(Your assignment) Output the listing below, keeping each line exactly as it stands.

(Data under study)
--*--

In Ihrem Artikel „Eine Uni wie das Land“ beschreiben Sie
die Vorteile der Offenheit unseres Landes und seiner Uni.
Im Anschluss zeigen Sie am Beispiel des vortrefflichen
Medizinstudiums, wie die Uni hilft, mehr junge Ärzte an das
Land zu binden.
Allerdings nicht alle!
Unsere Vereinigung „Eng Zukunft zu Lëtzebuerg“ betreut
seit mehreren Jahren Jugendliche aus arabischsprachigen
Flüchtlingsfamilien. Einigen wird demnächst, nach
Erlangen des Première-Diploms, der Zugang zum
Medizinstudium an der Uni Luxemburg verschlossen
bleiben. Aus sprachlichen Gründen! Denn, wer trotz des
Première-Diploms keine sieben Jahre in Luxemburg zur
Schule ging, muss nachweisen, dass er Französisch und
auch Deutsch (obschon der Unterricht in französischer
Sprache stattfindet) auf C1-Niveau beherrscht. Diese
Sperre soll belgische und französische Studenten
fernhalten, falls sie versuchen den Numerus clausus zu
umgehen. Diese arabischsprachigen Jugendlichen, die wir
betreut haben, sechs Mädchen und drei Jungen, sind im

--*--

(Written response)
In Ihrem Artikel „Eine Uni wie das Land“ beschreiben Sie
die Vorteile der Offenheit unseres Landes und seiner Uni.
Im Anschluss zeigen Sie am Beispiel des vortrefflichen
Medizinstudiums, wie die Uni hilft, mehr junge Ärzte an das
Land zu binden.
Allerdings nicht alle!
Unsere Vereinigung „Eng Zukunft zu Lëtzebuerg“ betreut
seit mehreren Jahren Jugendliche aus arabischsprachigen
Flüchtlingsfamilien. Einigen wird demnächst, nach
Erlangen des Première-Diploms, der Zugang zum
Medizinstudium an der Uni Luxemburg verschlossen
bleiben. Aus sprachlichen Gründen! Denn, wer trotz des
Première-Diploms keine sieben Jahre in Luxemburg zur
Schule ging, muss nachweisen, dass er Französisch und
auch Deutsch (obschon der Unterricht in französischer
Sprache stattfindet) auf C1-Niveau beherrscht. Diese
Sperre soll belgische und französische Studenten
fernhalten, falls sie versuchen den Numerus clausus zu
umgehen. Diese arabischsprachigen Jugendlichen, die wir
betreut haben, sechs Mädchen und drei Jungen, sind im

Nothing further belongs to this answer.